Now we can submit an ingress for the cheese websites.

  1. apiVersion: extensions/v1beta1
  2. kind: Ingress
  3. metadata:
  4.   name: cheese
  5. spec:
  6.   rules:
  7.   - host: stilton.local
  8.     http:
  9.       paths:
  10.       - path: /
  11.         backend:
  12.           serviceName: stilton
  13.           servicePort: http
  14.   - host: cheddar.local
  15.     http:
  16.       paths:
  17.       - path: /
  18.         backend:
  19.           serviceName: cheddar
  20.           servicePort: http
  21.   - host: wensleydale.local
  22.     http:
  23.       paths:
  24.       - path: /
  25.         backend:
  26.           serviceName: wensleydale
  27.           servicePort: http

examples/k8s/cheese-ingress.yaml

Notice that we list each hostname, and add a backend service.
  1. kubectl apply -f examples/k8s/cheese-ingress.yaml

Now visit the Træfɪk dashboard and you should see a frontend for each host. Along with a backend listing for each service with a Server set up for each pod.

If you edit your /etc/hosts again you should be able to access the cheese websites in your browser.

  1. echo "$(minikube ip) stilton.local cheddar.local wensleydale.local" | sudo tee -a /etc/hosts

Path based routing

Now lets suppose that our fictional client has decided that while they are super happy about our cheesy web design, when they asked for 3 websites they had not really bargained on having to buy 3 domain names.

No problem, we say, why don't we reconfigure the sites to host all 3 under one domain.
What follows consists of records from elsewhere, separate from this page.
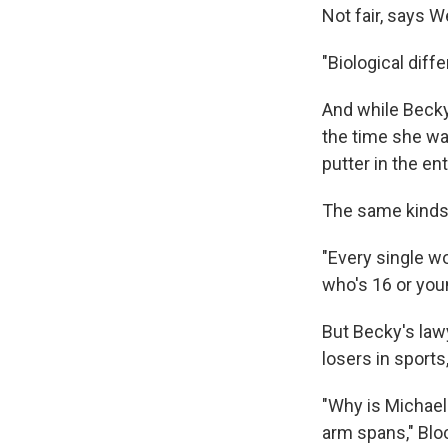
Not fair, says 
"Biological dif
And while Becky
the time she was
putter in the en
The same kinds 
"Every single w
who's 16 or you
But Becky's law
losers in sports
"Why is Michael
arm spans," Bloc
  1. apiVersion: extensions/v1beta1
  2. kind: Ingress
  3. metadata:
  4.   name: cheeses
  5.   annotations:
  6.     traefik.frontend.rule.type: pathprefixstrip
  7. spec:
  8.   rules:
  9.   - host: cheeses.local
  10.     http:
  11.       paths:
  12.       - path: /stilton
  13.         backend:
  14.           serviceName: stilton
  15.           servicePort: http
  16.       - path: /cheddar
  17.         backend:
  18.           serviceName: cheddar
  19.           servicePort: http
  20.       - path: /wensleydale
  21.         backend:
  22.           serviceName: wensleydale
  23.           servicePort: http

examples/k8s/cheeses-ingress.yaml

Notice that we are configuring Træfɪk to strip the prefix from the url path with the traefik.frontend.rule.type annotation so that we can use the containers from the previous example without modification.
  1. kubectl apply -f examples/k8s/cheeses-ingress.yaml
  1. echo "$(minikube ip) cheeses.local" | sudo tee -a /etc/hosts

You should now be able to visit the websites in your browser.